TASK TO COMPLETE:
When writing out the entries below, keep only the lines from the line with "15:30 bis 17 Uhr" to the line with "z kolorowymi nas", both included, exactly as they are, and leave the pictures aside.

GIVEN DATA:
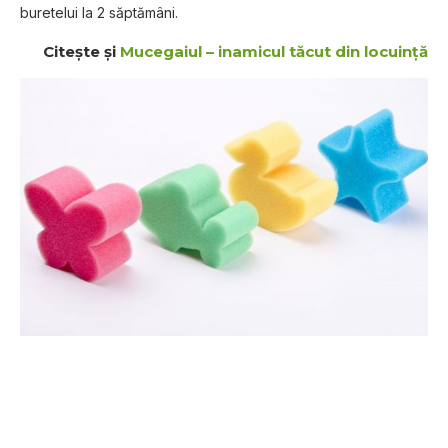
buretelui la 2 săptămâni.
Citeşte şi
Mucegaiul – inamicul tăcut din locuinţă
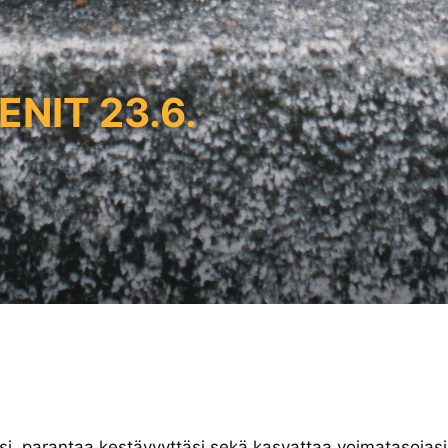
NIT 23.6.
i, parantaa kestävyyttäsi sekä kasvattaa voimatasojasi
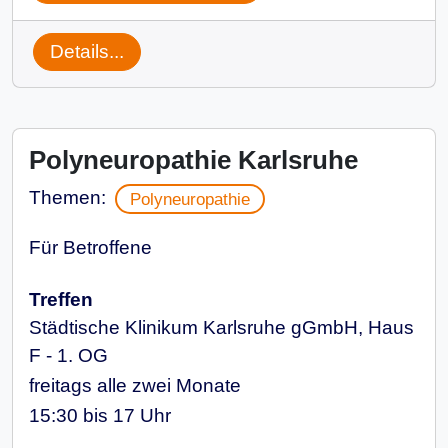
Details...
Polyneuropathie Karlsruhe
Themen:
Polyneuropathie
Für Betroffene
Treffen
Städtische Klinikum Karlsruhe gGmbH, Haus
F - 1. OG
freitags alle zwei Monate
15:30 bis 17 Uhr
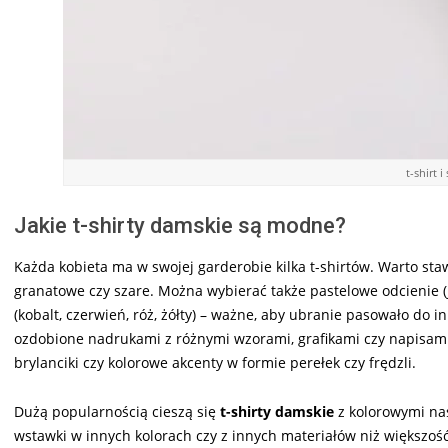
t-shirt 
Jakie t-shirty damskie są modne?
Każda kobieta ma w swojej garderobie kilka t-shirtów. Warto sta
granatowe czy szare. Można wybierać także pastelowe odcienie (
(kobalt, czerwień, róż, żółty) – ważne, aby ubranie pasowało do
ozdobione nadrukami z różnymi wzorami, grafikami czy napisami
brylanciki czy kolorowe akcenty w formie perełek czy frędzli.
Dużą popularnością cieszą się
t-shirty damskie
z kolorowymi nas
wstawki w innych kolorach czy z innych materiałów niż większoś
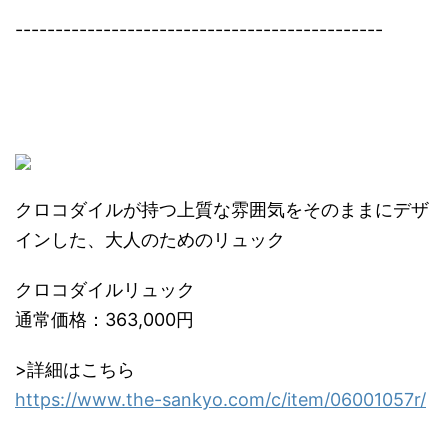
----------------------------------------------
クロコダイルが持つ上質な雰囲気をそのままにデザ
インした、大人のためのリュック
クロコダイルリュック
通常価格：363,000円
>詳細はこちら
https://www.the-sankyo.com/c/item/06001057r/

RESULT FOR THIS EXERCISE:
15:30 bis 17 Uhr
t-shirt 
Jakie t-shirty damskie są modne?
Każda kobieta ma w swojej garderobie kilka t-shirtów. Warto sta
granatowe czy szare. Można wybierać także pastelowe odcienie (
(kobalt, czerwień, róż, żółty) – ważne, aby ubranie pasowało do
ozdobione nadrukami z różnymi wzorami, grafikami czy napisami
brylanciki czy kolorowe akcenty w formie perełek czy frędzli.
Dużą popularnością cieszą się
t-shirty damskie
z kolorowymi nas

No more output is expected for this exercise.